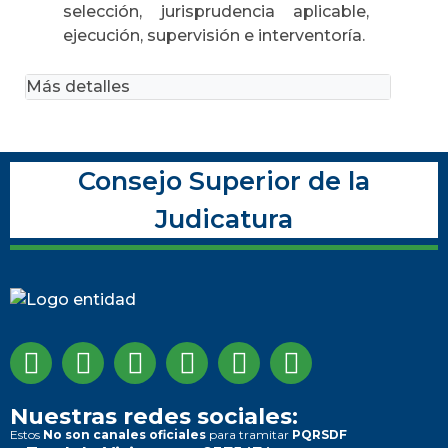
selección, jurisprudencia aplicable,
ejecución, supervisión e interventoría.
Más detalles
Consejo Superior de la
Judicatura
Nuestras redes sociales:
Estos
No son canales oficiales
para tramitar
PQRSDF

▶ **The problem**
Could you transcribe all of the data exactly, keeping every picture out of the copy?

▶ **Completed exercise**
selección, jurisprudencia aplicable,
ejecución, supervisión e interventoría.
Más detalles
Consejo Superior de la
Judicatura
Nuestras redes sociales:
Estos
No son canales oficiales
para tramitar
PQRSDF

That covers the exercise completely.